PERCHÈ MICROSOFT SURFACE PRO 4

Diciamocelo… siamo ormai abituati ai portatili o ai fissi con tutta una serie di accessori — tra cui le tavolette grafiche — che mancava un’offerta di qualcosa di innovativo… e il Mircrosoft Surface Pro 4 lo è.

Detta in modo semplice il Surface Pro 4 è un computer che può essere usato:

  • come portatile (grazie alla tastiera integrabile)
  • come un tablet (staccando la tastiera)
  • come una tavoletta grafica (ha lo schermo touch e penna grafica in dotazione)

Questa ultima caratteristica mi ha intrigato molto. Il portatile ed il tablet già li avevo, ma un tablet sul quale far girare photoshop o Lightroom e poterlo usare con una penna grafica beh… solo Wacom (nota ditta che produce le migliori tavolette grafiche) è arrivata fare delle cose simili e a costi molto più alti di un Surface.

Si può considerare un computer in formato “tablet” piuttosto che un tablet vero e proprio infatti il sistema operativo è Windows 10 ufficiale, non versioni “mobile” come fa Apple con OSX (per i desktop e portatili) e iOS per i tablet/smartphone.

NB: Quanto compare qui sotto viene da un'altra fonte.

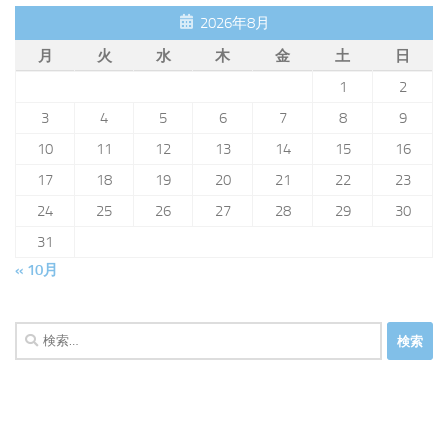
2026年8月
月
火
水
木
金
土
日
1
2
3
4
5
6
7
8
9
10
11
12
13
14
15
16
17
18
19
20
21
22
23
24
25
26
27
28
29
30
31
« 10月
検
索: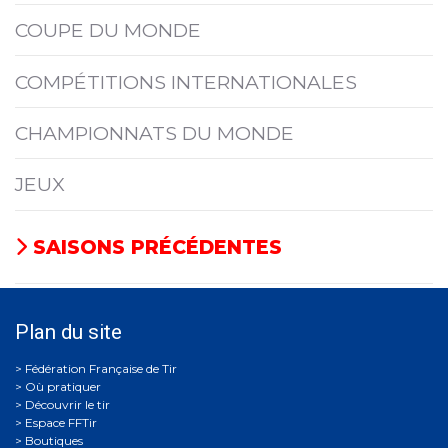
COUPE DU MONDE
COMPÉTITIONS INTERNATIONALES
CHAMPIONNATS DU MONDE
JEUX
SAISONS PRÉCÉDENTES
Plan du site
Où pratiquer
Découvrir le tir
Espace FFTir
Boutiques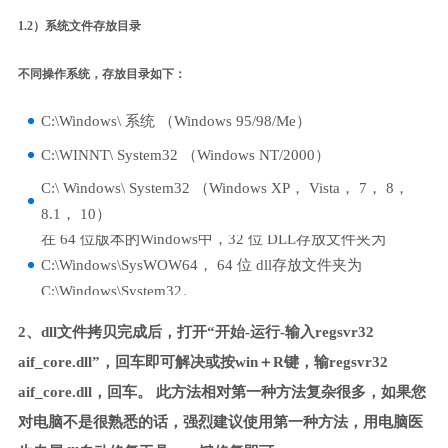
1.2）系统文件存放目录
不同操作系统，存放目录如下：
C:\Windows\ 系统 （Windows 95/98/Me）
C:\WINNT\ System32 （Windows NT/2000）
C:\ Windows\ System32 （Windows XP， Vista， 7， 8，
8.1， 10）
在 64 位版本的Windows中，32 位 DLL存放文件夹为
C:\Windows\SysWOW64， 64 位 dll存放文件夹为
C:\Windows\System32。
2、dll文件拷贝完成后，打开“开始-运行-输入regsvr32
aif_core.dll”，回车即可解决或按win＋R键，输regsvr32
aif_core.dll，回车。 此方法相对第一种方法复杂很多，如果您
对电脑不是很熟悉的话，强烈建议使用第一种方法，用电脑医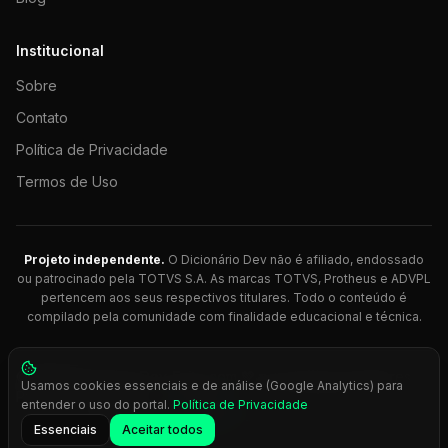
Institucional
Sobre
Contato
Política de Privacidade
Termos de Uso
Projeto independente.
O Dicionário Dev não é afiliado, endossado
ou patrocinado pela TOTVS S.A. As marcas TOTVS, Protheus e ADVPL
pertencem aos seus respectivos titulares. Todo o conteúdo é
compilado pela comunidade com finalidade educacional e técnica.
© 2026 Dicionário Dev. Feito com 💚 para desenvolvedores
Usamos cookies essenciais e de análise (Google Analytics) para
Protheus.
entender o uso do portal.
Política de Privacidade
Press
Ctrl+K
para busca rápida
Essenciais
Aceitar todos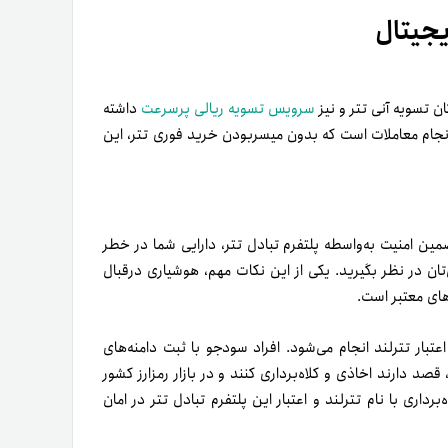
بی‌کیفیت نیز آزارتان می‌دهد. بنابراین، پیش از تصمیم به
د.
خوشبختانه ما در تترلند با هدف خلق تجربه‌ای ماندگار از انجام معامله برای کاربران خود، سرویس پشتیبانی ٢۴ساعته خود را
 ذهن بسیاری از سرمایه‌گذاران را درگیر کرده است. پس اگر
 که این مقاله را برای آن‌ها نیز ارسال کنید.
تترلند اقدام کنید. شایان ذکر است که به‌منظور جلوگیری از
ین مقاله
1
2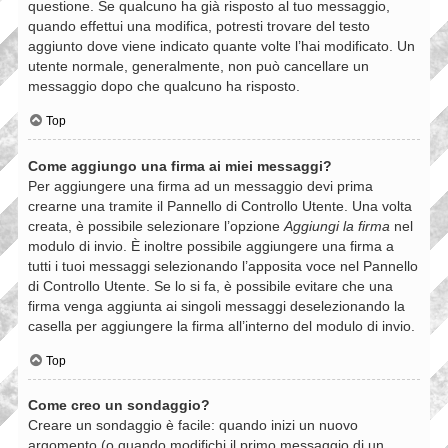
questione. Se qualcuno ha già risposto al tuo messaggio,
quando effettui una modifica, potresti trovare del testo
aggiunto dove viene indicato quante volte l’hai modificato. Un
utente normale, generalmente, non può cancellare un
messaggio dopo che qualcuno ha risposto.
Top
Come aggiungo una firma ai miei messaggi?
Per aggiungere una firma ad un messaggio devi prima
crearne una tramite il Pannello di Controllo Utente. Una volta
creata, è possibile selezionare l’opzione
Aggiungi la firma
nel
modulo di invio. È inoltre possibile aggiungere una firma a
tutti i tuoi messaggi selezionando l’apposita voce nel Pannello
di Controllo Utente. Se lo si fa, è possibile evitare che una
firma venga aggiunta ai singoli messaggi deselezionando la
casella per aggiungere la firma all’interno del modulo di invio.
Top
Come creo un sondaggio?
Creare un sondaggio è facile: quando inizi un nuovo
argomento (o quando modifichi il primo messaggio di un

Poi dietro c’è Microsoft che, per quanto non piaccia agli utilizzatori di Apple, è una grande azienda che sa fare molto bene i suoi prodotti se vuole (come ad esempio il Surface studio che hanno da poco annunciato).

E così è stato. Mi sono procurato un Sruface Pro 4.

COSA VOLEVO CAPIRE

Non sto qui a tediarvi con una sfilza di caratteristiche tecniche che potete trovare in “mila” siti web e recensioni varie, quello che volevo capire è se il Microsoft Surface Pro 4 è adatto per il fotografo professionista o dilettante.

Mi sono quindi concentrato sull’uso del Surface in questo senso, usando Adobe Photoshop, Adobe Lightroom, Capture One Pro 10 (appena uscito) ed Affinity Photo per Windows in versione Beta.

Ho utilizzato il Surface per ben 30 giorni prima di scrivere questo articolo, quindi penso di aver avuto tutto il tempo per valutare e fare le giuste considerazioni.

SURFACE PRO 4 IN GENERALE

Microsoft Surface Pro 4 Il terminale è fantastico. Non siamo abituati ad usare aggeggi del genere, quindi è veramente divertente smanettare con un terminale che può essere usato come un portatile, un tablet o una tavoletta grafica grazie alla penna integrata.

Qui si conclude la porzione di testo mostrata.